Tout en se sachant fiévreusement attendu, l’industriel tardait volontairement et se demandait avec épouvante ce qu’il allait répondre aux questions de sa fille. Enfin, à six heures et demie, il lui fallut rentrer. Il monta à l’appartement de Mary. La jeune fille courut à sa rencontre et lui sauta au cou.
« Je vois que cela va bien ! lui dit-il.
– Oh ! tout à fait bien, père. Mais toi, père, qu’as-tu fait ? M’apportes-tu la joie, l’espérance ?
– Oui, chère enfant, je t’apporte l’espérance.
– Tu as dit à Lucien que je l’aimais ?
– Peste ! Comme tu y vas !
– Sans froisser les convenances, tu pourrais faire comprendre à M. Lucien qu’une demande serait bien accueillie.
– J’ai résumé brièvement notre conversation chez Georges Darier au sujet des terrains d’Alfortville, et j’ai ajouté : « L’usine bâtie sur ces terrains sera la dot de ma fille. » On ne pouvait mieux dire, n’est-ce pas ?
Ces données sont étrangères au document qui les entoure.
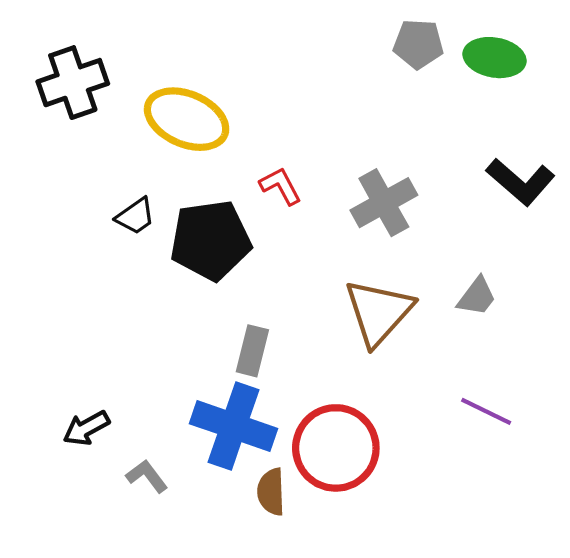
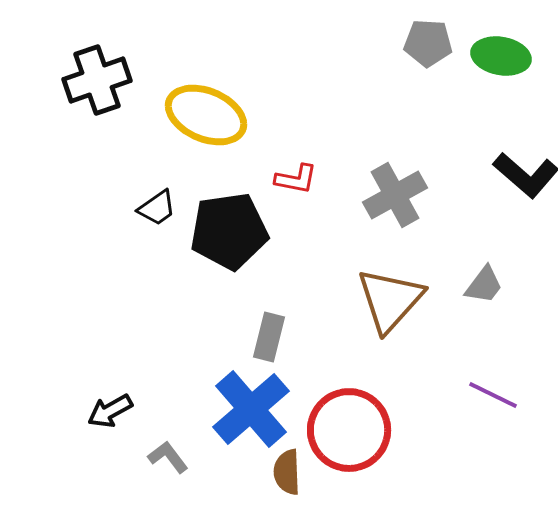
red L-shape: (281, 186) -> (296, 179), turned 129
blue cross: (234, 426) -> (251, 409), turned 30

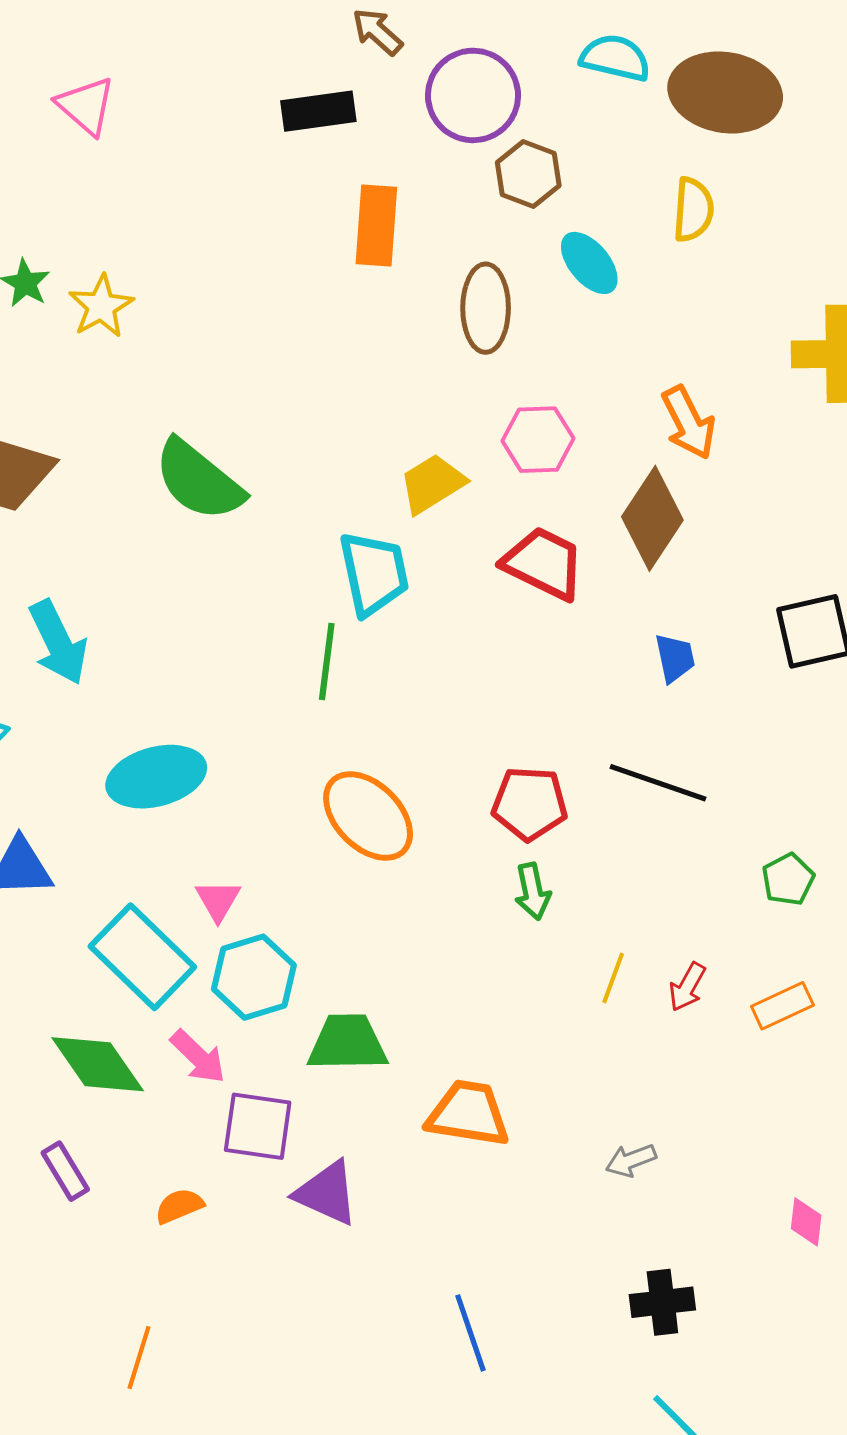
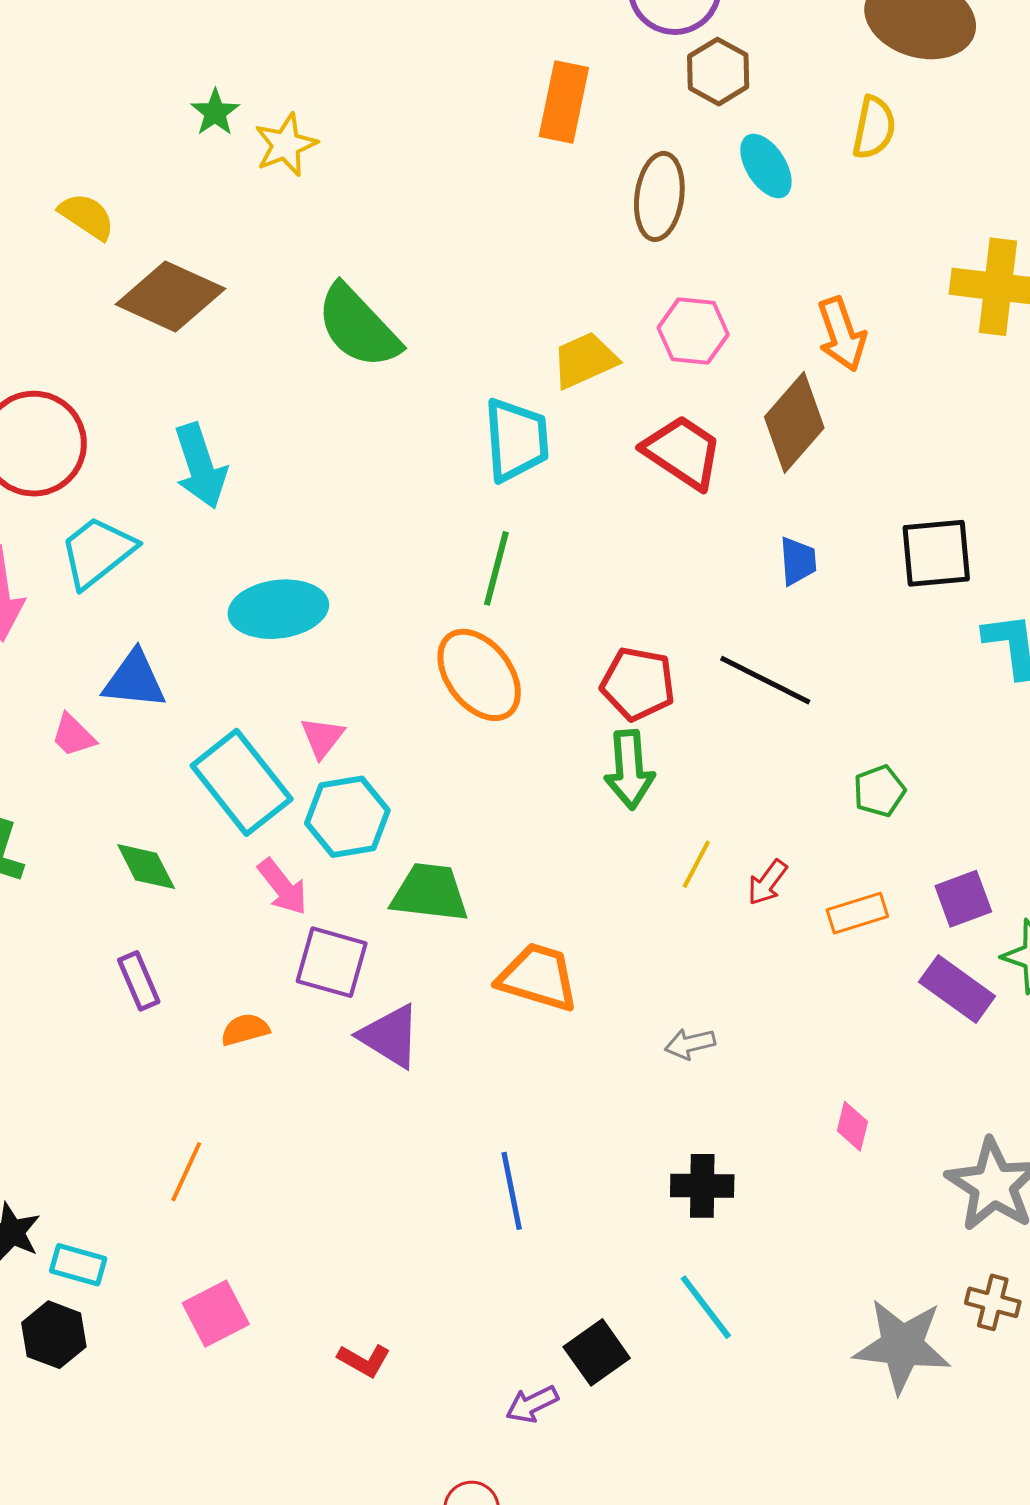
green line: (327, 661) -> (496, 568), moved
green arrow: (533, 891) -> (629, 770), size x1.4
green diamond: (98, 1064) -> (146, 867), moved, size x0.7

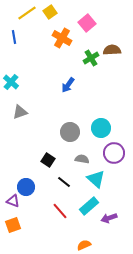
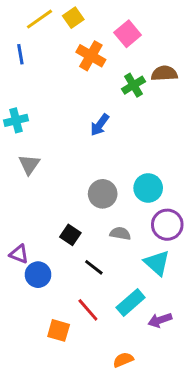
cyan cross: (11, 82) -> (16, 120), turned 35
gray triangle: (20, 112) -> (29, 164), turned -35
cyan triangle: (96, 179) -> (157, 263), moved
purple triangle: (13, 201) -> (19, 254), moved
orange square: (13, 225) -> (59, 330), moved, turned 35

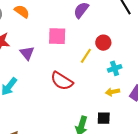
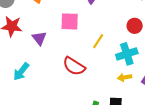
red circle: (103, 43) -> (135, 26), moved
cyan cross: (115, 68) -> (127, 54), size x1.5

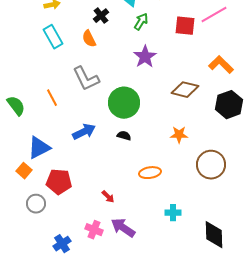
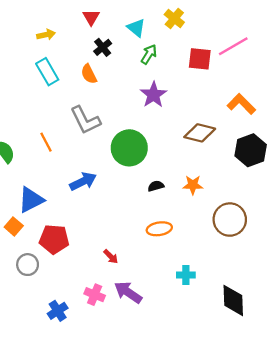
black semicircle: (124, 136) -> (156, 186), moved, turned -32

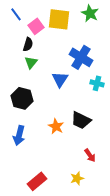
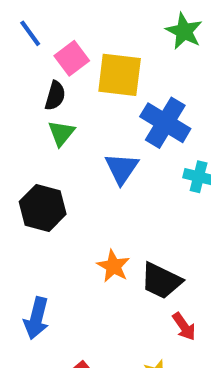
yellow square: (59, 19) -> (120, 75), moved
black trapezoid: (81, 120) -> (161, 281), moved
blue arrow: (19, 135) -> (36, 318), moved

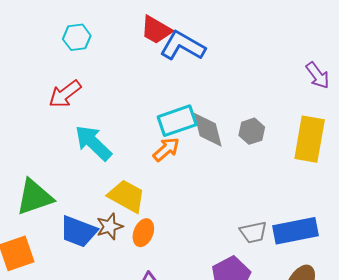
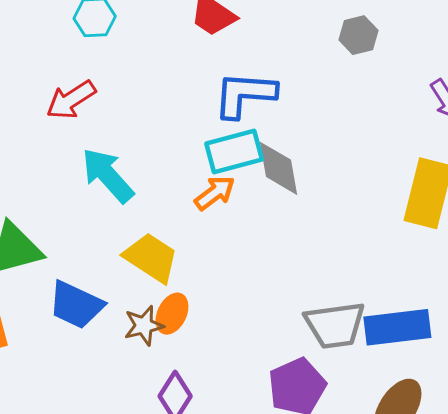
blue L-shape: (183, 46) -> (245, 95), moved, turned -30
gray hexagon: (252, 131) -> (358, 35), moved
brown star: (110, 227) -> (144, 326), moved
gray trapezoid: (253, 232) -> (335, 325), size x1.5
– Impossible ! Qu’a répondu M. Lucien ?
– Lucien Labroue est un jeune homme plein de délicatesse. Il regardait la possibilité d’une association et d’une alliance comme incompatible avec la modestie de sa situation.
– Enfin, a-t-il accepté ? demanda Mary.
– Il accepte… mais avec cette délicatesse dont je parlais à l’instant, il a mis à son assentiment une condition. Il a inventé une machine fort ingénieuse qui peut et doit rapporter beaucoup d’argent. Il désire, avant de donner suite à nos projets, réaliser l’invention dont il s’agit. Ce sera son apport dans la communauté, et ainsi son amour-propre n’aura point à souffrir. »
Rien n’était plus vraisemblable. Mary ne pouvait soupçonner et ne soupçonna point un mensonge.
« Sa résolution est d’une âme noble, répondit-elle ; je la comprends et je l’approuve. Mais il est une chose dont tu ne m’as point parlé… Lucien m’aime-t-il ? »
La question était singulièrement embarrassante pour le faux Paul Harmant. Elle le forçait à mentir encore, s’il ne voulait briser le cœur de sa fille.